Learning from immigrants
Learning from immigrants
Cuisine, drumming, calligraphy: Brazilians can learn all of this from low-income expats. The platform Migraflix organizes courses with a view to integrate immigrants into the local society and labor market.
“There, we reverse our roles. The immigrant is no longer the foreigner who needs something from us. Here, he’s the one who gives. And we’re the ones who leave enriched.” That is how the São Paulo entrepreneur Patrícia Salvaia describes the courses in Arabic calligraphy, African percussion and in Syrian and Moroccan cuisine that she has attended over the past months. All of them organized by Migraflix – a platform created in September 2015, in the city of São Paulo, that has to date promoted 70 workshops taught by 25 low-income expats from countries such as Bolivia, Peru and Syria. “It’s a way of learning that is richer than a conventional class, because there is a cultural exchange, we learn a little about life in other countries, for example,” Patrícia Salvaia goes on to say.
For the Argentine economist Jonathan Berezovsky, creator of the project along with São Paulo journalist Rodrigo Borges Delfim, the objective of Migraflix is exactly this: to bring together Brazilians and immigrants through cultural exchange. “In addition to generating income for the immigrant, since 80% of the profit from the workshop goes to him or her, there is also the concern with integrating him or her into Brazilian society,” says Berezovsky, who has lived in Brazil for two years. “While taking a course in Syrian cuisine, for instance, the students aren’t only going to learn how to make a typical dish, they’ll also learn that immigrant’s story: why he had to flee Syria, what he did before the war, how he is rebuilding his life in Brazil.”
Network of contacts
In the courses, you hear stories like that of the Syrian mechanical engineer Talal Al-Tinawi, who currently offers the workshop A Síria sobre a mesa (Syria on the table) at Migraflix. “With this work I earn money, widen my network of contacts and learn more about the Brazilian people,” says Al-Tinawi. In 2012, he left the city of Damascus, where he used to live, for Lebanon to get certified in the English language. On his way back he was arrested, having been confused with a man with the same name wanted by the government, and spent three and a half months behind bars. When he left prison, in fear of being detained again, and also pressured by the civil war ongoing in the country since 2011, he decided to move to Lebanon with his wife Gazhal and his children Riad and Sara (today 14 and 11 years old, respectively).

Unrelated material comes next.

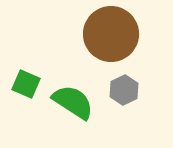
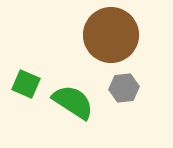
brown circle: moved 1 px down
gray hexagon: moved 2 px up; rotated 20 degrees clockwise
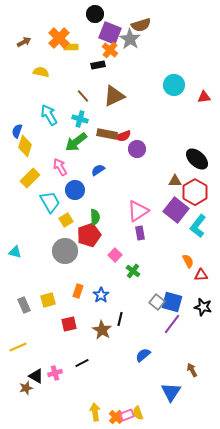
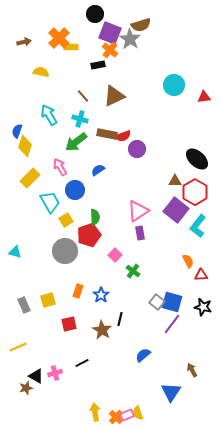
brown arrow at (24, 42): rotated 16 degrees clockwise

Since they didn’t adapt to Lebanon, the engineer and his family managed in 2013 to get a visa for Brazil, to where many of his compatriots had already emigrated. In order to survive in the country, the engineer started selling Syrian food from home. At the end of last year, he raised 71,000 Brazilian reais through a crowdfunding site and opened a restaurant in São Paulo in April. “Now my country is Brazil,” he says. Al-Tinawi’s success story is still an exception. “Low-income expats have a lot of difficulty finding work and face discrimination in Brazil,” says Berezovsky.
A fine mix
The Argentinian is fascinated by the issue of migration. “I come from a family of immigrants,” says the economist, who is the grandson of a Polish Jew who settled in Buenos Aires at the end of the 1940s, after the Second World War. “And besides, I am also an immigrant: I was born in Buenos Aires, grew up in the United States, spent time in Israel and now I live in São Paulo”. In Israel, where he lived from 2009 to 2014, he was involved in an NGO that helped African refugees, mostly from Sudan and Eritrea, by providing microcredit. When he moved to Brazil in 2014, he did not abandon the cause and created Migraflix – along with Borges Delfim, who is no longer directly involved with the platform. Now, the project that started in São Paulo has just migrated to Curitiba and Belo Horizonte. “The aim is to get to more Brazilian cities as well as other countries,” Berezovsky plans. Another goal is to bring the workshops to schools. “It’s a way of breaking the prejudice against immigrants from early on,” Berezovsky believes. “Prejudice is about ignorance.” With the same idea, the economist formed the band Mazeej (a “mix” in Arabic), made up of musicians from Syria, Palestine and Lebanon, as well as Brazilian Jews. The band’s debut was at the end of May in a synagogue in São Paulo. Berezovsky concludes: “The idea is to mix people from different countries and religions to show that together we can create incredible projects independent of one’s nationality, color or religion.”